Because she wants to get rid of it as soon as possible. Wanna know why? You're just dead weight when your upset. When you forget how awful you are you actually are somewhat decent to hang out with. As much as you can be. She just wants to pacify you so she can use you.

That's not true. Gee isn't doing that. She isn't using me.

Well why else is she your "friend?" She's using you for something. Don't tell me you actually thinks she actually likes you. You can't be that stupid. Oh wait I forgot who I was talking to.

"Patty?" She asks gently. She has a look of actual concern in her eyes and I don't understand it at all. She's not really concerned about me.
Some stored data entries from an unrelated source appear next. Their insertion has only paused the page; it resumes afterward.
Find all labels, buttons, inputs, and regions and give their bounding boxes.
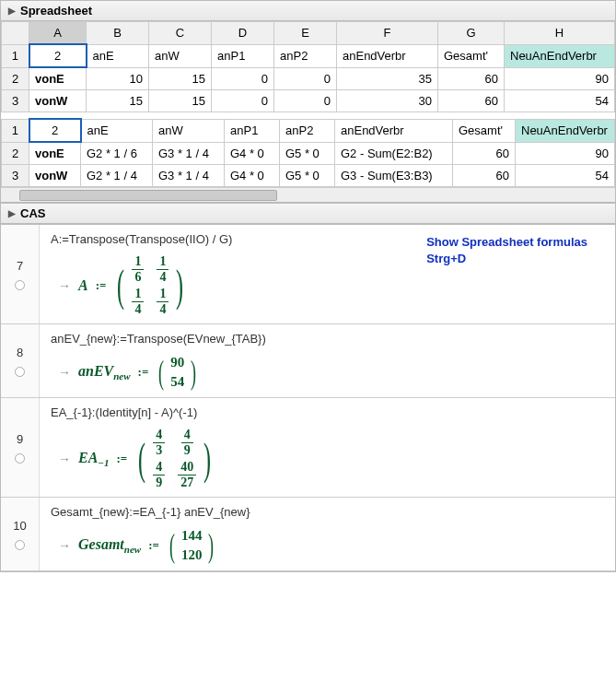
cell[interactable]: 54 <box>505 90 615 112</box>
cas-row[interactable]: 9 EA_{-1}:(Identity[n] - A)^(-1) → EA−1 … <box>1 398 615 498</box>
cell[interactable]: 60 <box>453 142 516 165</box>
marble-icon[interactable] <box>15 367 25 377</box>
values-table[interactable]: A B C D E F G H 1 2 anE anW anP1 anP2 an… <box>1 21 615 112</box>
cell[interactable]: vonW <box>29 165 81 187</box>
cell[interactable]: G3 * 1 / 4 <box>153 165 225 187</box>
col-H[interactable]: H <box>505 22 615 45</box>
cell[interactable]: anE <box>81 119 153 142</box>
output-arrow-icon: → <box>58 365 71 380</box>
marble-icon[interactable] <box>15 540 25 550</box>
table-row[interactable]: 1 2 anE anW anP1 anP2 anEndVerbr Gesamt'… <box>2 44 615 67</box>
cell[interactable]: Gesamt' <box>453 119 516 142</box>
table-row[interactable]: 2 vonE 10 15 0 0 35 60 90 <box>2 67 615 90</box>
cell[interactable]: anP1 <box>225 119 280 142</box>
horizontal-scrollbar[interactable] <box>1 187 615 202</box>
cas-row-number: 8 <box>1 324 40 397</box>
cell[interactable]: 30 <box>337 90 438 112</box>
cell[interactable]: G4 * 0 <box>225 142 280 165</box>
spreadsheet-panel-header[interactable]: ▶ Spreadsheet <box>0 0 616 21</box>
cell[interactable]: 0 <box>212 90 274 112</box>
cell[interactable]: vonE <box>29 142 81 165</box>
cell[interactable]: 60 <box>438 67 505 90</box>
cell-A1-selected[interactable]: 2 <box>29 119 81 142</box>
marble-icon[interactable] <box>15 280 25 290</box>
cas-area: 7 Show Spreadsheet formulasStrg+D A:=Tra… <box>0 224 616 572</box>
row-1[interactable]: 1 <box>2 44 29 67</box>
cas-input[interactable]: anEV_{new}:=Transpose(EVnew_{TAB}) <box>51 332 604 346</box>
col-G[interactable]: G <box>438 22 505 45</box>
cas-output: → anEVnew := (9054) <box>58 355 604 390</box>
scrollbar-thumb[interactable] <box>19 190 277 201</box>
cell[interactable]: 10 <box>87 67 149 90</box>
cas-row-number: 10 <box>1 498 40 570</box>
cell[interactable]: anEndVerbr <box>335 119 453 142</box>
collapse-icon: ▶ <box>8 208 16 218</box>
cell[interactable]: 35 <box>337 67 438 90</box>
cell[interactable]: 90 <box>505 67 615 90</box>
col-E[interactable]: E <box>274 22 337 45</box>
row-3[interactable]: 3 <box>2 90 29 112</box>
col-D[interactable]: D <box>212 22 274 45</box>
cell[interactable]: 15 <box>149 67 212 90</box>
cell[interactable]: 0 <box>212 67 274 90</box>
cell[interactable]: anE <box>87 44 149 67</box>
cell[interactable]: G3 * 1 / 4 <box>153 142 225 165</box>
col-B[interactable]: B <box>87 22 149 45</box>
cell[interactable]: vonE <box>29 67 87 90</box>
row-1[interactable]: 1 <box>2 119 29 142</box>
cell[interactable]: anW <box>153 119 225 142</box>
cell[interactable]: 60 <box>438 90 505 112</box>
table-row[interactable]: 3 vonW G2 * 1 / 4 G3 * 1 / 4 G4 * 0 G5 *… <box>2 165 615 187</box>
cell[interactable]: G3 - Sum(E3:B3) <box>335 165 453 187</box>
cell[interactable]: Gesamt' <box>438 44 505 67</box>
col-A[interactable]: A <box>29 22 87 45</box>
cas-row-number: 7 <box>1 225 40 323</box>
cas-input[interactable]: EA_{-1}:(Identity[n] - A)^(-1) <box>51 405 604 419</box>
cell[interactable]: NeuAnEndVerbr <box>516 119 615 142</box>
spreadsheet-area: A B C D E F G H 1 2 anE anW anP1 anP2 an… <box>0 21 616 203</box>
cas-input[interactable]: Gesamt_{new}:=EA_{-1} anEV_{new} <box>51 505 604 519</box>
col-C[interactable]: C <box>149 22 212 45</box>
cas-output: → EA−1 := (4349494027) <box>58 429 604 489</box>
cell[interactable]: 15 <box>149 90 212 112</box>
col-F[interactable]: F <box>337 22 438 45</box>
cell[interactable]: 0 <box>274 90 337 112</box>
marble-icon[interactable] <box>15 453 25 464</box>
cell[interactable]: 60 <box>453 165 516 187</box>
cell[interactable]: G5 * 0 <box>280 165 335 187</box>
table-row[interactable]: 2 vonE G2 * 1 / 6 G3 * 1 / 4 G4 * 0 G5 *… <box>2 142 615 165</box>
cell[interactable]: 0 <box>274 67 337 90</box>
row-2[interactable]: 2 <box>2 142 29 165</box>
cell[interactable]: G2 * 1 / 6 <box>81 142 153 165</box>
cell[interactable]: G2 - Sum(E2:B2) <box>335 142 453 165</box>
cell[interactable]: vonW <box>29 90 87 112</box>
formulas-table[interactable]: 1 2 anE anW anP1 anP2 anEndVerbr Gesamt'… <box>1 118 615 187</box>
cas-panel-header[interactable]: ▶ CAS <box>0 203 616 224</box>
cell[interactable]: anW <box>149 44 212 67</box>
cell[interactable]: anP2 <box>280 119 335 142</box>
hint-text: Show Spreadsheet formulasStrg+D <box>426 234 587 267</box>
cell[interactable]: G5 * 0 <box>280 142 335 165</box>
cell[interactable]: 90 <box>516 142 615 165</box>
cas-row[interactable]: 7 Show Spreadsheet formulasStrg+D A:=Tra… <box>1 225 615 324</box>
panel-title: Spreadsheet <box>20 4 92 18</box>
cell[interactable]: G2 * 1 / 4 <box>81 165 153 187</box>
cell[interactable]: anP1 <box>212 44 274 67</box>
cell[interactable]: 15 <box>87 90 149 112</box>
output-arrow-icon: → <box>58 538 71 553</box>
cell[interactable]: 54 <box>516 165 615 187</box>
cell[interactable]: G4 * 0 <box>225 165 280 187</box>
cell[interactable]: anP2 <box>274 44 337 67</box>
table-row[interactable]: 3 vonW 15 15 0 0 30 60 54 <box>2 90 615 112</box>
row-3[interactable]: 3 <box>2 165 29 187</box>
cas-row[interactable]: 10 Gesamt_{new}:=EA_{-1} anEV_{new} → Ge… <box>1 498 615 571</box>
cell[interactable]: anEndVerbr <box>337 44 438 67</box>
cell-A1-selected[interactable]: 2 <box>29 44 87 67</box>
cas-row-number: 9 <box>1 398 40 497</box>
cell[interactable]: NeuAnEndVerbr <box>505 44 615 67</box>
row-2[interactable]: 2 <box>2 67 29 90</box>
cas-output: → Gesamtnew := (144120) <box>58 528 604 563</box>
table-row[interactable]: 1 2 anE anW anP1 anP2 anEndVerbr Gesamt'… <box>2 119 615 142</box>
corner-cell[interactable] <box>2 22 29 45</box>
cas-row[interactable]: 8 anEV_{new}:=Transpose(EVnew_{TAB}) → a… <box>1 324 615 398</box>
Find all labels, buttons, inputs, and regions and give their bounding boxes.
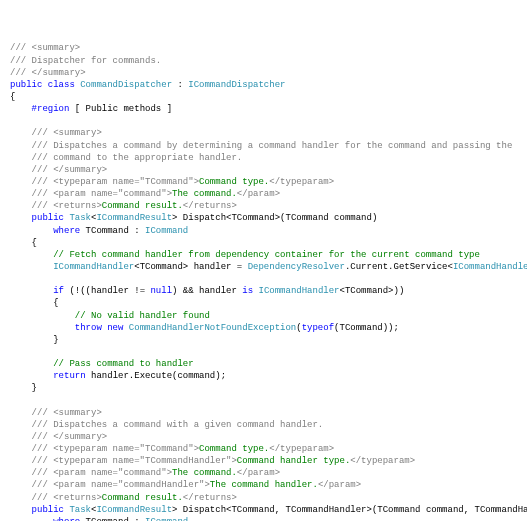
xmldoc: </returns> <box>183 493 237 503</box>
xmldoc: /// command to the appropriate handler. <box>10 153 242 163</box>
brace: } <box>10 383 37 393</box>
text: [ Public methods ] <box>69 104 172 114</box>
brace: } <box>10 335 59 345</box>
text: <TCommand> handler = <box>134 262 247 272</box>
type: CommandHandlerNotFoundException <box>129 323 296 333</box>
xmldoc-id: TCommand <box>145 177 188 187</box>
xmldoc: /// Dispatcher for commands. <box>10 56 161 66</box>
xmldoc: /// <param name=" <box>10 480 123 490</box>
text: .Current.GetService< <box>345 262 453 272</box>
keyword: #region <box>10 104 69 114</box>
keyword: null <box>150 286 172 296</box>
xmldoc-text: Command type. <box>199 444 269 454</box>
brace: { <box>10 298 59 308</box>
xmldoc: /// <returns> <box>10 493 102 503</box>
text: : <box>172 80 188 90</box>
xmldoc-id: TCommandHandler <box>145 456 226 466</box>
xmldoc: </param> <box>318 480 361 490</box>
xmldoc: "> <box>161 468 172 478</box>
keyword: where <box>10 517 80 521</box>
type: CommandDispatcher <box>80 80 172 90</box>
xmldoc: </typeparam> <box>269 444 334 454</box>
keyword: public <box>10 505 69 515</box>
type: ICommandHandler <box>253 286 339 296</box>
xmldoc-text: The command. <box>172 189 237 199</box>
text: TCommand : <box>80 226 145 236</box>
type: ICommandHandler <box>453 262 527 272</box>
xmldoc: "> <box>199 480 210 490</box>
xmldoc-text: Command result. <box>102 201 183 211</box>
xmldoc: </returns> <box>183 201 237 211</box>
keyword: return <box>10 371 86 381</box>
text: > Dispatch<TCommand>(TCommand command) <box>172 213 377 223</box>
xmldoc-id: commandHandler <box>123 480 199 490</box>
xmldoc: </param> <box>237 189 280 199</box>
xmldoc: /// Dispatches a command with a given co… <box>10 420 323 430</box>
code-block: /// <summary> /// Dispatcher for command… <box>10 42 517 521</box>
xmldoc: /// <summary> <box>10 128 102 138</box>
keyword: if <box>10 286 64 296</box>
xmldoc: "> <box>161 189 172 199</box>
xmldoc: /// <typeparam name=" <box>10 177 145 187</box>
xmldoc: /// <param name=" <box>10 468 123 478</box>
xmldoc-text: The command. <box>172 468 237 478</box>
comment: // Fetch command handler from dependency… <box>10 250 480 260</box>
text: ) && handler <box>172 286 242 296</box>
xmldoc: /// <summary> <box>10 43 80 53</box>
xmldoc: </typeparam> <box>269 177 334 187</box>
type: ICommandDispatcher <box>188 80 285 90</box>
xmldoc-text: Command handler type. <box>237 456 350 466</box>
type: Task <box>69 213 91 223</box>
xmldoc: </param> <box>237 468 280 478</box>
type: ICommand <box>145 226 188 236</box>
xmldoc: /// </summary> <box>10 432 107 442</box>
xmldoc: /// </summary> <box>10 165 107 175</box>
type: ICommandHandler <box>10 262 134 272</box>
keyword: is <box>242 286 253 296</box>
xmldoc: /// </summary> <box>10 68 86 78</box>
xmldoc-id: TCommand <box>145 444 188 454</box>
type: ICommandResult <box>96 213 172 223</box>
xmldoc: "> <box>226 456 237 466</box>
type: DependencyResolver <box>248 262 345 272</box>
keyword: public <box>10 213 69 223</box>
text: handler.Execute(command); <box>86 371 226 381</box>
keyword: public class <box>10 80 80 90</box>
keyword: typeof <box>302 323 334 333</box>
xmldoc: /// Dispatches a command by determining … <box>10 141 512 151</box>
text: (TCommand)); <box>334 323 399 333</box>
text: (!((handler != <box>64 286 150 296</box>
text: > Dispatch<TCommand, TCommandHandler>(TC… <box>172 505 527 515</box>
keyword: where <box>10 226 80 236</box>
type: ICommandResult <box>96 505 172 515</box>
text: <TCommand>)) <box>340 286 405 296</box>
xmldoc: /// <typeparam name=" <box>10 444 145 454</box>
xmldoc: </typeparam> <box>350 456 415 466</box>
xmldoc: /// <typeparam name=" <box>10 456 145 466</box>
text: TCommand : <box>80 517 145 521</box>
xmldoc: "> <box>188 444 199 454</box>
type: Task <box>69 505 91 515</box>
xmldoc: /// <param name=" <box>10 189 123 199</box>
xmldoc-id: command <box>123 189 161 199</box>
xmldoc-text: The command handler. <box>210 480 318 490</box>
brace: { <box>10 238 37 248</box>
xmldoc: "> <box>188 177 199 187</box>
xmldoc-id: command <box>123 468 161 478</box>
xmldoc: /// <returns> <box>10 201 102 211</box>
brace: { <box>10 92 15 102</box>
comment: // No valid handler found <box>10 311 210 321</box>
keyword: throw new <box>10 323 129 333</box>
xmldoc-text: Command result. <box>102 493 183 503</box>
comment: // Pass command to handler <box>10 359 194 369</box>
type: ICommand <box>145 517 188 521</box>
xmldoc: /// <summary> <box>10 408 102 418</box>
xmldoc-text: Command type. <box>199 177 269 187</box>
She probably is just using me for something and I hate it because I wish she could like me. But that's really impossible.
The only thing worse then that is that I can never figure out what she wants from me. What do I even have to offer? Extreme loyalty and companionship because I have absolutely no one else to turn to?

Oh no. Oh no this isn't going to happen. Look at what you're doing. You're getting upset. It's getting bad. You better clean your act up right now. You're just going to be upset all night, aren't you? You're going to make her take care of you and pity you all night? You selfish bitch! What is wrong with you? You can't just go over to people's houses and cry the entire time! Is that all your capable of? Remember what happened the last time you were invited to a party? Remember how you cried so hard and made everyone stop what they were doing to pay attention to you? Remember how you ruined their night and Mom had to come pick you up early because everyone hated you and wanted you gone as quickly as possible? You're going to do that again with Gee. You're absolutely pathetic and selfish.

"It's fine. I'm just overthinking," I try to smile at her. I'm awful at fake smiles. Maybe that's a good thing. But how could it be with how often I get upset?